Makes the FICA employer credit for employee tips available whether or not the employee reported such income.
Revises provisions concerning the due date for first quarter estimated payments by private foundations.
Chapter 6: Estates and Trusts - Subchapter A: Income Tax Provisions - Provides an irrevocable election to treat certain revocable trusts as part of the estate.
Makes the separate share rules available to estates.
Limits the taxable year of an estate to a year ending on October 31, November 30, or December 31.
Provides for the treatment of, as well as defines, a qualified funeral trust.

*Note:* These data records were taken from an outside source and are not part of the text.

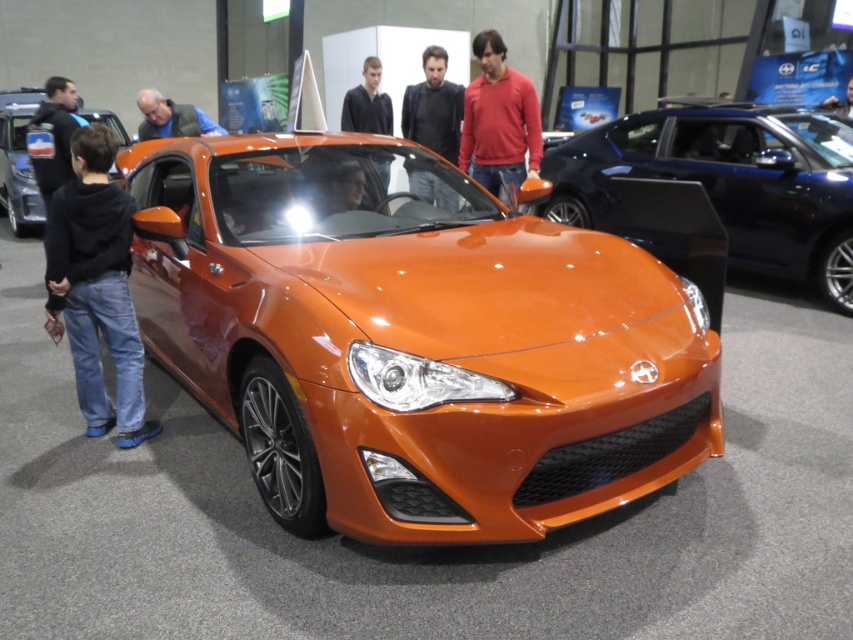 Can you confirm if shiny orange car at center is positioned above dark brown leather jacket at center?

No.

Is point (793, 125) closer to viewer compared to point (445, 60)?

Yes, point (793, 125) is in front of point (445, 60).

This screenshot has width=853, height=640. I want to click on shiny orange car at center, so click(x=728, y=180).

Is shiny orange sports car at center wider than shiny orange car at center?

Indeed, shiny orange sports car at center has a greater width compared to shiny orange car at center.

Does shiny orange sports car at center appear over shiny orange car at center?

No, shiny orange sports car at center is not above shiny orange car at center.

Locate an element on the screen. shiny orange sports car at center is located at coordinates (415, 340).

This screenshot has width=853, height=640. In order to click on shiny orange sports car at center in this screenshot , I will do (x=415, y=340).

Who is more distant from viewer, (444, 182) or (51, 93)?

Point (51, 93)

Can you confirm if shiny orange sports car at center is positioned below matte black jacket at left?

Yes.

Between point (328, 438) and point (44, 189), which one is positioned in front?

Point (328, 438) is more forward.

At what (x,y) coordinates should I click in order to perform the action: click on shiny orange sports car at center. Please return your answer as a coordinate pair (x, y). Looking at the image, I should click on (415, 340).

Subchapter B: Estate and Gift Tax Provisions - Allows the right of recovery with respect to qualified terminable interest property to be waived in a will only by specific reference.
Provides that a transfer from a revocable trust within three years of death does not result in the inclusion of the transfer in the gross estate.
Revises the qualified terminable interest rules with respect to a trust and the marital deduction.
Provides that a trust created before the enactment of the Revenue Reconciliation Act of 1990 is treated as satisfying the withholding requirement if its trust instrument requires that all trustees be U.S. citizens or domestic corporations.
Directs the Secretary to prescribe procedures which provide that executors will have the opportunity to submit subsequent information on a recapture agreement in the filing of an estate tax return.
Prohibits the revaluation of a gift for which the statute of limitations period has passed for purposes of determining the estate tax bracket and the unified credit.
Defines trust for the purposes of a qualified domestic trust to include, to the extent provided in regulations prescribed by the Secretary, other arrangements having substantially the same effect as a trust.
Subchapter C: Generation-Skipping Tax Provisions - Excludes from the definition of taxable termination a direct skip.
Chapter 7: Excise Tax Simplification - Subchapter A: Provisions Related to Distilled Spirits, Wines, and Beer - Makes refunds available for imported bottled distilled spirits returned to distilled spirits plants.
Repeals the requirement that wine returned to bonded premises be unmerchantable in order for tax to be refunded to the proprietor of the bonded wine cellar to which the wine is delivered.
Allows beer to be removed from a brewery without payment of tax for purposes of destruction.
Provides for imported beer to be withdrawn from customs custody for transfer to a brewery without payment of tax.
Subchapter B: Consolidation of Taxes on Aviation Gasoline - Provides for the consolidation of the entire aviation gasoline excise tax upon removal from a terminal facility.
Subchapter C: Other Excise Tax Provisions - Provides certain activities, including the removal of a fifth wheel, will not constitute manufacture with respect to the retail sales tax for a truck or tractor chassis.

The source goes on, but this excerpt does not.